(Beginning of Records supplied)

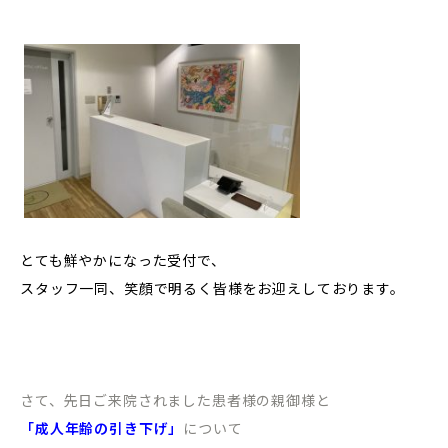
とても鮮やかになった受付で、
スタッフ一同、笑顔で明るく皆様をお迎えしております。
さて、先日ご来院されました患者様の親御様と
「成人年齢の引き下げ」
について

(End of Records supplied)

Leave the pictures out and copy the rest of the data exactly.

Solution =
とても鮮やかになった受付で、
スタッフ一同、笑顔で明るく皆様をお迎えしております。
さて、先日ご来院されました患者様の親御様と
「成人年齢の引き下げ」
について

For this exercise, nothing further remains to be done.